Using the tDataprepRun component to promote a Job
leveraging a preparation across environments
This scenario applies only to a subscription-based Talend solution.
The tDataprepRun component allows you to reuse an existing preparation made in Talend Data Preparation, directly in a data integration, Spark Batch
or Spark Streaming Job. In other words, you can operationalize the process of applying a
preparation to input data with the same model.
A good practice when using Talend Data Preparation is to set up at least two environments to
work with: a development one, and a production one for example. When a preparation is ready on
the development environment, you can use the Import/Export Preparation
feature to promote it to the production environment, that has a different URL. For more
information, see Promoting a preparation across environments.
Following this logic, you will likely find yourself with a preparation that has the same name
on different environments. The thing is that preparations are not actually identified by their
name, but rather by a technical id, such as
prepid=faf4fe3e-3cec-4550-ae0b-f1ce108f83d5
. As a consequence, what you
really have is two dinstinct preparations, each with its specific id.

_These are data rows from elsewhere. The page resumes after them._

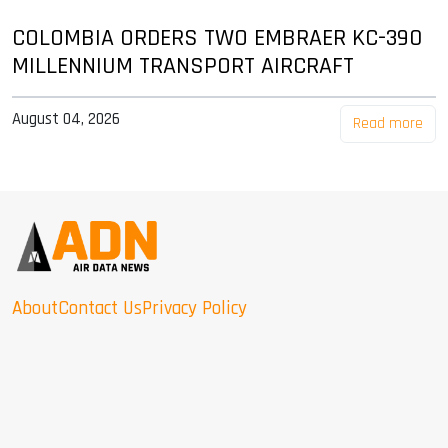
COLOMBIA ORDERS TWO EMBRAER KC-390
MILLENNIUM TRANSPORT AIRCRAFT
August 04, 2026
Read more
About
Contact Us
Privacy Policy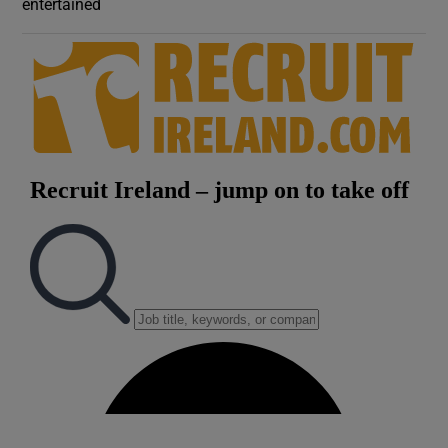
entertained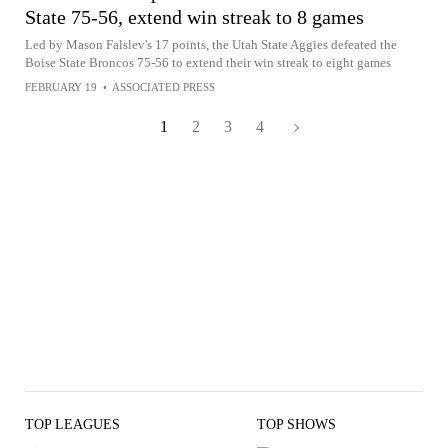
State 75-56, extend win streak to 8 games
Led by Mason Falslev's 17 points, the Utah State Aggies defeated the
Boise State Broncos 75-56 to extend their win streak to eight games
FEBRUARY 19
•
ASSOCIATED PRESS
1
2
3
4
TOP LEAGUES
TOP SHOWS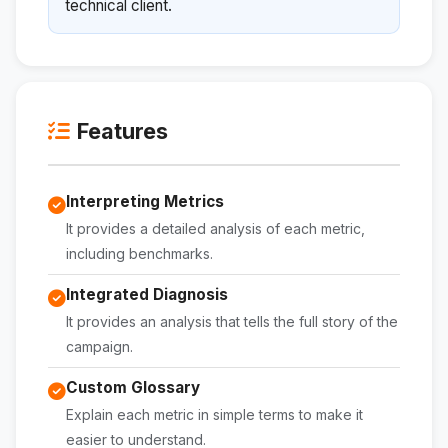
technical client.
Features
Interpreting Metrics
It provides a detailed analysis of each metric,
including benchmarks.
Integrated Diagnosis
It provides an analysis that tells the full story of the
campaign.
Custom Glossary
Explain each metric in simple terms to make it
easier to understand.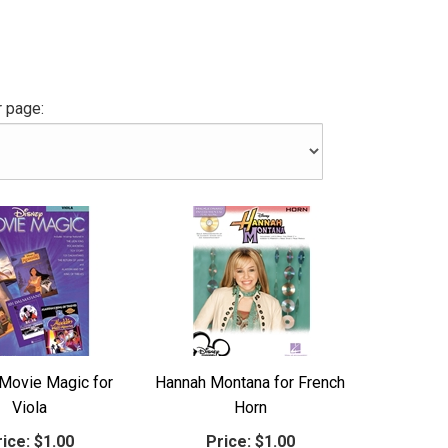
 page:
Movie Magic for
Hannah Montana for French
Viola
Horn
ice:
$1.00
Price:
$1.00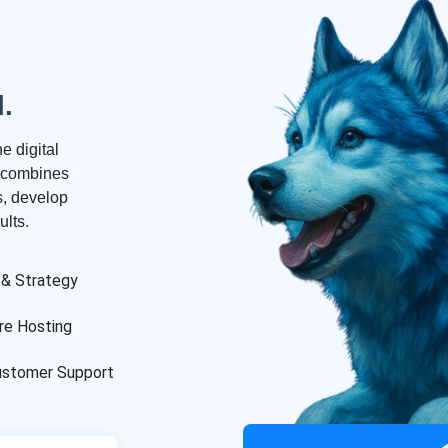
l.
e digital
m combines
es, develop
lts.
 & Strategy
re Hosting
ustomer Support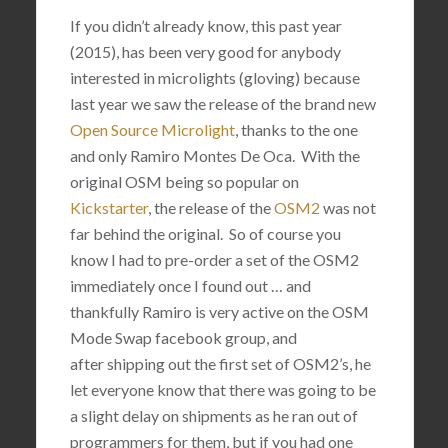
If you didn’t already know, this past year
(2015), has been very good for anybody
interested in microlights (gloving) because
last year we saw the release of the brand new
Open Source Microlight
, thanks to the one
and only
Ramiro Montes De Oca. With the
original OSM being so popular on
Kickstarter
, the release of the
OSM2
was not
far behind the original. So of course you
know I had to pre-order a set of the OSM2
immediately once I found out … and
thankfully Ramiro is very active on the OSM
Mode Swap facebook group, and
after shipping out the first set of OSM2’s, he
let everyone know that there was going to be
a slight delay on shipments as he ran out of
programmers for them, but if you had one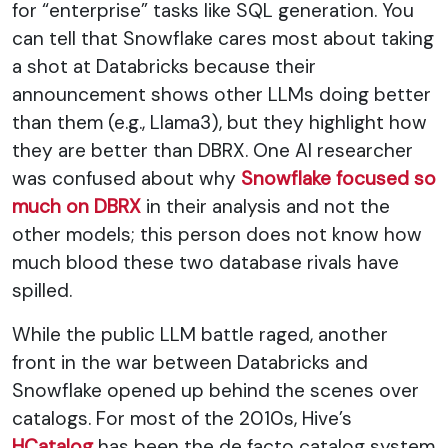
for “enterprise” tasks like SQL generation. You
can tell that Snowflake cares most about taking
a shot at Databricks because their
announcement shows other LLMs doing better
than them (e.g., Llama3), but they highlight how
they are better than DBRX. One AI researcher
was confused about why
Snowflake focused so
much on DBRX
in their analysis and not the
other models; this person does not know how
much blood these two database rivals have
spilled.
While the public LLM battle raged, another
front in the war between Databricks and
Snowflake opened up behind the scenes over
catalogs. For most of the 2010s, Hive’s
HCatalog
has been the de facto catalog system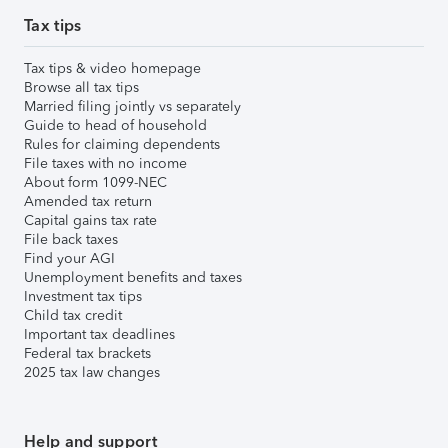
Tax tips
Tax tips & video homepage
Browse all tax tips
Married filing jointly vs separately
Guide to head of household
Rules for claiming dependents
File taxes with no income
About form 1099-NEC
Amended tax return
Capital gains tax rate
File back taxes
Find your AGI
Unemployment benefits and taxes
Investment tax tips
Child tax credit
Important tax deadlines
Federal tax brackets
2025 tax law changes
Help and support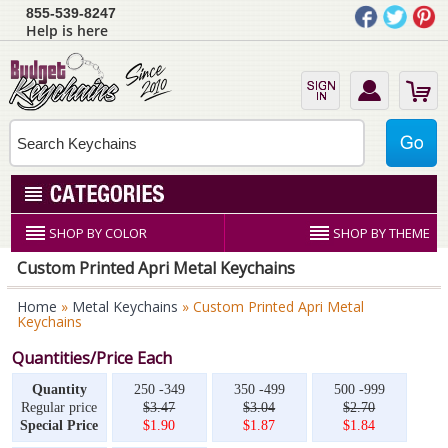
855-539-8247
Help is here
SHOP BY COLOR
SHOP BY THEME
Custom Printed Apri Metal Keychains
Home
»
Metal Keychains
» Custom Printed Apri Metal
Keychains
Quantities/Price Each
Quantity
250 -349
350 -499
500 -999
Regular price
$3.47
$3.04
$2.70
Special Price
$1.90
$1.87
$1.84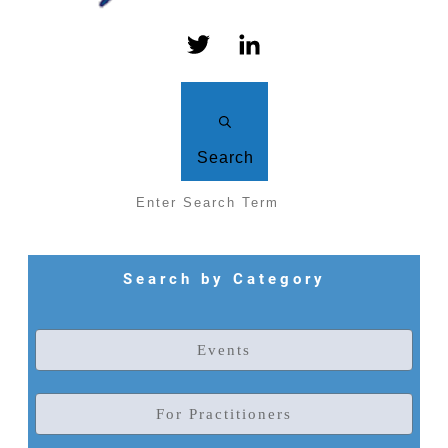
Search
Search by Category
Events
For Practitioners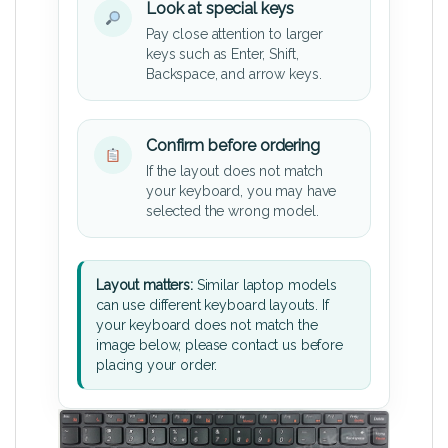
Look at special keys
Pay close attention to larger
keys such as Enter, Shift,
Backspace, and arrow keys.
Confirm before ordering
If the layout does not match
your keyboard, you may have
selected the wrong model.
Layout matters:
Similar laptop models
can use different keyboard layouts. If
your keyboard does not match the
image below, please contact us before
placing your order.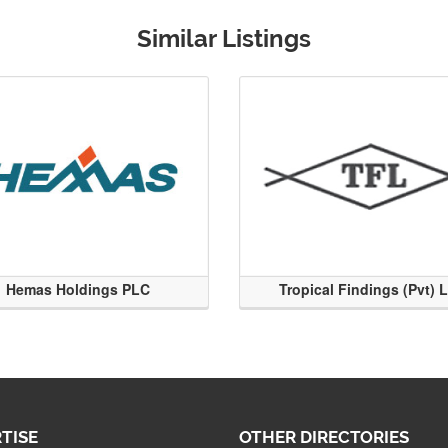
Similar Listings
Hemas Holdings PLC
Tropical Findings (Pvt) 
TISE
OTHER DIRECTORIES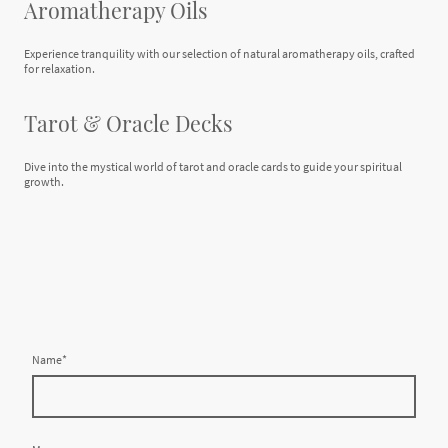
Aromatherapy Oils
Experience tranquility with our selection of natural aromatherapy oils, crafted
for relaxation.
Tarot & Oracle Decks
Dive into the mystical world of tarot and oracle cards to guide your spiritual
growth.
Name
*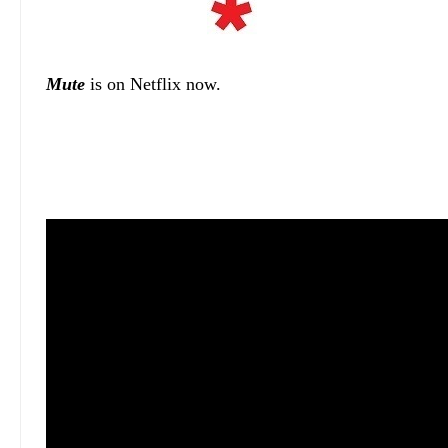
Mute
is on Netflix now.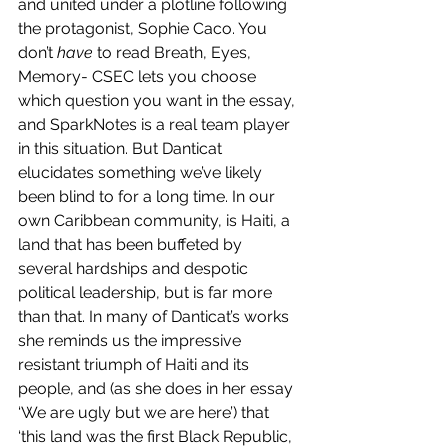
and united under a plotline following 
the protagonist, Sophie Caco. You 
don’t 
have
 to read Breath, Eyes, 
Memory- CSEC lets you choose 
which question you want in the essay, 
and SparkNotes is a real team player 
in this situation. But Danticat 
elucidates something we’ve likely 
been blind to for a long time. In our 
own Caribbean community, is Haiti, a 
land that has been buffeted by 
several hardships and despotic 
political leadership, but is far more 
than that. In many of Danticat’s works 
she reminds us the impressive 
resistant triumph of Haiti and its 
people, and (as she does in her essay 
‘We are ugly but we are here’) that 
‘this land was the first Black Republic, 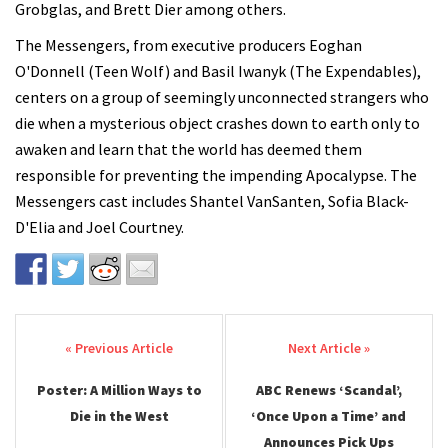
Grobglas, and Brett Dier among others.
The Messengers, from executive producers Eoghan
O'Donnell (Teen Wolf) and Basil Iwanyk (The Expendables),
centers on a group of seemingly unconnected strangers who
die when a mysterious object crashes down to earth only to
awaken and learn that the world has deemed them
responsible for preventing the impending Apocalypse. The
Messengers cast includes Shantel VanSanten, Sofia Black-
D'Elia and Joel Courtney.
Post navigation
Poster: A Million Ways to
ABC Renews ‘Scandal’,
Die in the West
‘Once Upon a Time’ and
Announces Pick Ups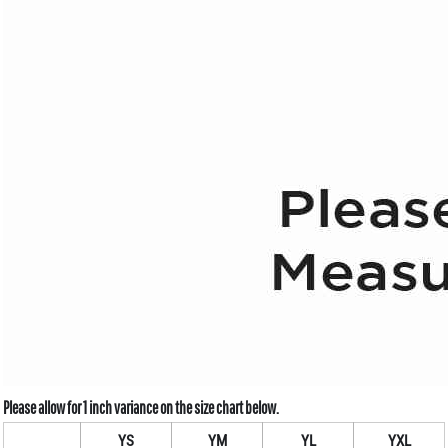
YS
YM
YL
YXL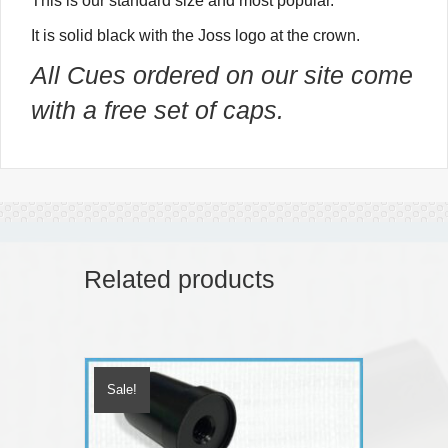
This is our standard size and most popular.
It is solid black with the Joss logo at the crown.
All Cues ordered on our site come
with a free set of caps.
Related products
Sale!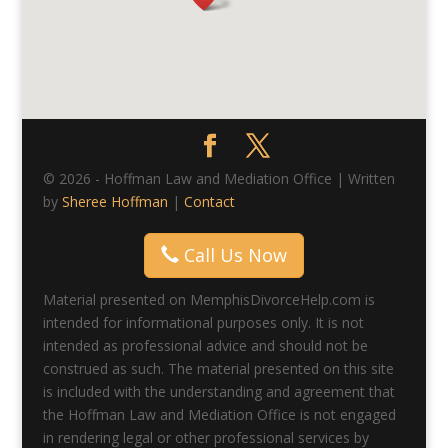
© 2026 - Hoffman Law and Mediation Office | Written
by
Sheree Hoffman
|
Contact
Call Us Now
Material presented on MemphisDivorceHelp.com is
intended for informational purposes only. It is not
intended as professional advice and should not be
construed as such. The material presented on this site
is included with the understanding and agreement that
the Hoffman Law and Mediation Office is not engaged
in rendering legal or other professional services by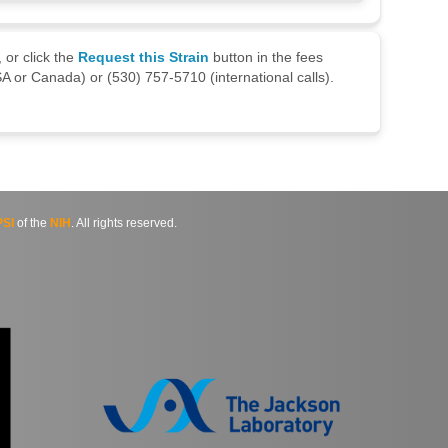
 or click the
Request this Strain
button in the fees
A or Canada) or (530) 757-5710 (international calls).
SI
of the
NIH
. All rights reserved.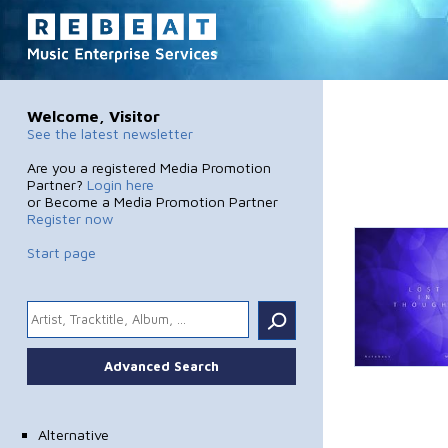
Welcome, Visitor
See the latest newsletter
Are you a registered Media Promotion
Partner?
Login here
or Become a Media Promotion Partner
Register now
Start page
.
Advanced Search
Alternative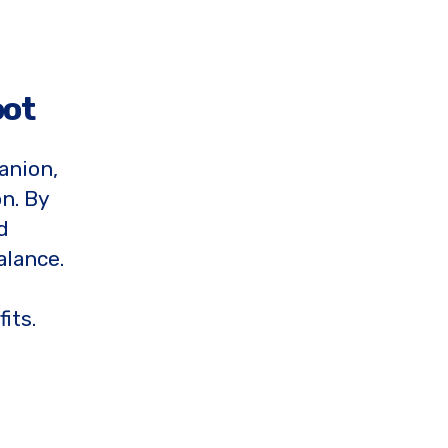
oot
anion,
n. By
d
alance.
its.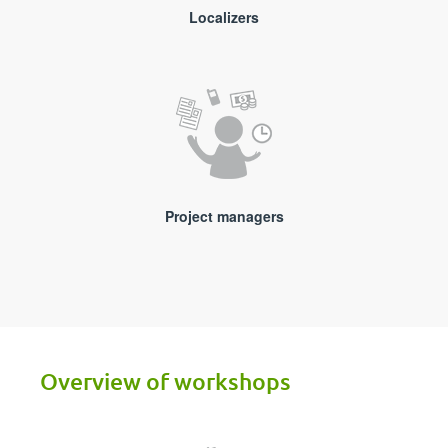
Localizers
Project managers
Overview of workshops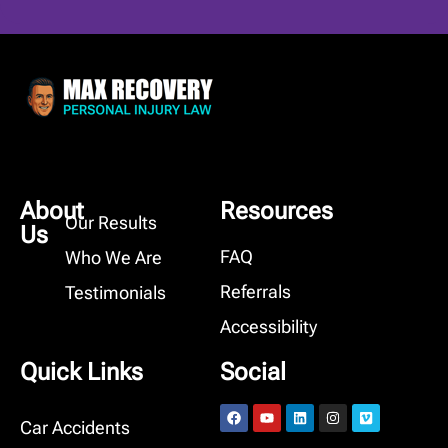
About
Resources
Our Results
Us
FAQ
Who We Are
Referrals
Testimonials
Accessibility
Quick Links
Social
Car Accidents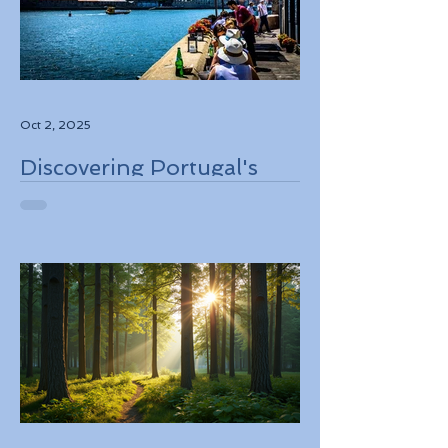
Oct 2, 2025
Discovering Portugal's
Stunning Landscapes
While Supporting Local
Conservation Efforts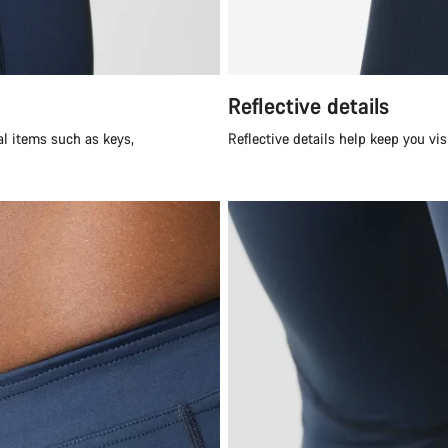
Reflective details
al items such as keys,
Reflective details help keep you vi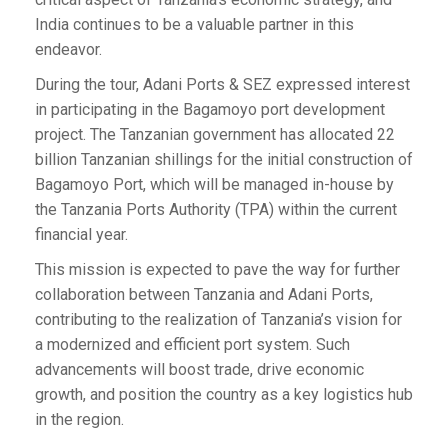
India continues to be a valuable partner in this
endeavor.
During the tour, Adani Ports & SEZ expressed interest
in participating in the Bagamoyo port development
project. The Tanzanian government has allocated 22
billion Tanzanian shillings for the initial construction of
Bagamoyo Port, which will be managed in-house by
the Tanzania Ports Authority (TPA) within the current
financial year.
This mission is expected to pave the way for further
collaboration between Tanzania and Adani Ports,
contributing to the realization of Tanzania’s vision for
a modernized and efficient port system. Such
advancements will boost trade, drive economic
growth, and position the country as a key logistics hub
in the region.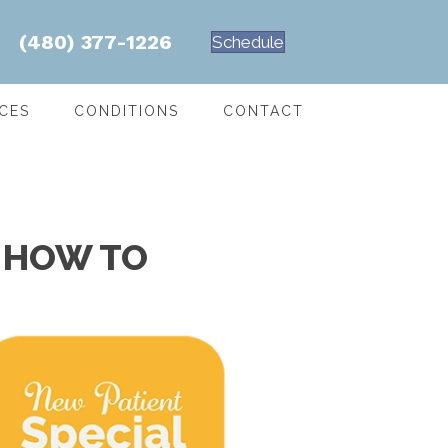
(480) 377-1226
Schedule
CES
CONDITIONS
CONTACT
S HOW TO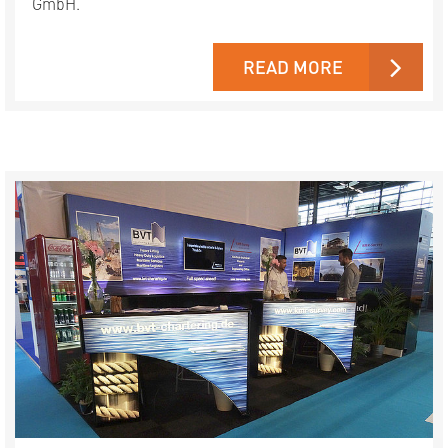
GmbH.
READ MORE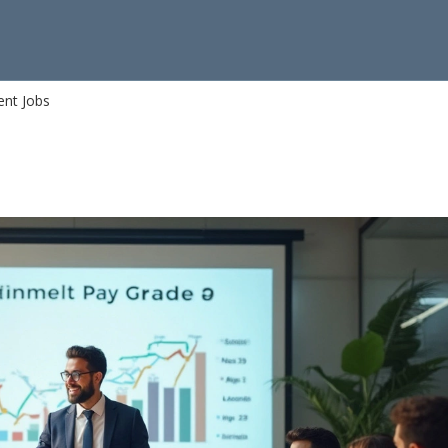
ent Jobs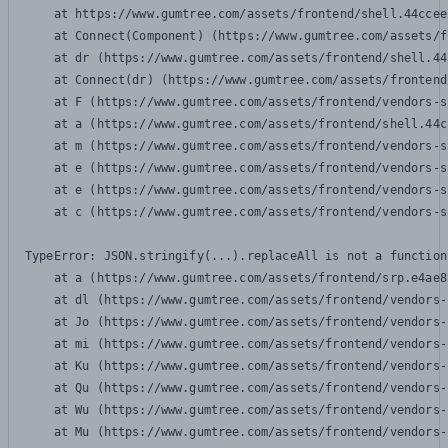
    at https://www.gumtree.com/assets/frontend/shell.44ccee
    at Connect(Component) (https://www.gumtree.com/assets/f
    at dr (https://www.gumtree.com/assets/frontend/shell.44
    at Connect(dr) (https://www.gumtree.com/assets/frontend
    at F (https://www.gumtree.com/assets/frontend/vendors-s
    at a (https://www.gumtree.com/assets/frontend/shell.44c
    at m (https://www.gumtree.com/assets/frontend/vendors-s
    at e (https://www.gumtree.com/assets/frontend/vendors-s
    at e (https://www.gumtree.com/assets/frontend/vendors-s
    at c (https://www.gumtree.com/assets/frontend/vendors-s
TypeError: JSON.stringify(...).replaceAll is not a function

    at a (https://www.gumtree.com/assets/frontend/srp.e4ae8
    at dl (https://www.gumtree.com/assets/frontend/vendors-
    at Jo (https://www.gumtree.com/assets/frontend/vendors-
    at mi (https://www.gumtree.com/assets/frontend/vendors-
    at Ku (https://www.gumtree.com/assets/frontend/vendors-
    at Qu (https://www.gumtree.com/assets/frontend/vendors-
    at Wu (https://www.gumtree.com/assets/frontend/vendors-
    at Mu (https://www.gumtree.com/assets/frontend/vendors-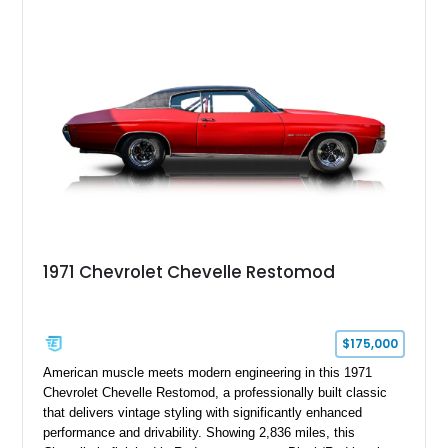
1971 Chevrolet Chevelle Restomod
$175,000
American muscle meets modern engineering in this 1971
Chevrolet Chevelle Restomod, a professionally built classic
that delivers vintage styling with significantly enhanced
performance and drivability. Showing 2,836 miles, this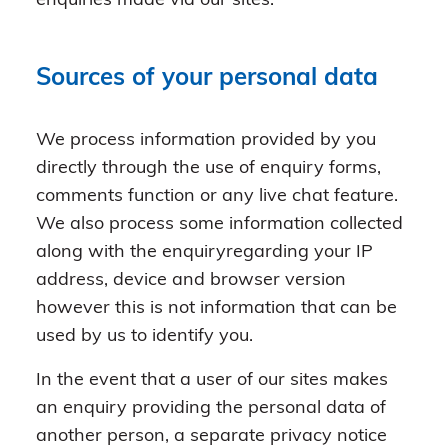
enquiries made via our sites.
Sources of your personal data
We process information provided by you
directly through the use of enquiry forms,
comments function or any live chat feature.
We also process some information collected
along with the enquiryregarding your IP
address, device and browser version
however this is not information that can be
used by us to identify you.
In the event that a user of our sites makes
an enquiry providing the personal data of
another person, a separate privacy notice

In case you wanted to operationalize this recipe in a Talend Job using the regular preparation selection
properties, you would actually need two Jobs: one for the preparation on the development
environment, with a specific url and id, and a second one for the production environment, with
different parameters.
Through the use the Dynamic preparation selection checkbox and some
context variables, you will be able to use a single Job to run your preparation, regardless of
the environment. Indeed, the dynamic preparation selection relies on the preparation path in
Talend Data Preparation, and not on the preparation id.
You will be able to use a single Job definition to later deploy on your development or
production environment
The following scenario creates a simple Job that:
- Receives data from a local CSV file containing customers data
- Dynamically retrieves an existing preparation based on its path and
environment - Applies the preparation on the input data
- Outputs the prepared data into a MySQL database.
In this example, the customers_leads preparation has
been created beforehand in Talend Data Preparation. This
simple preparation was created on a dataset that has the same schema as the CSV file used as
input for this Job, and its purpose is to remove invalid values from your customers data.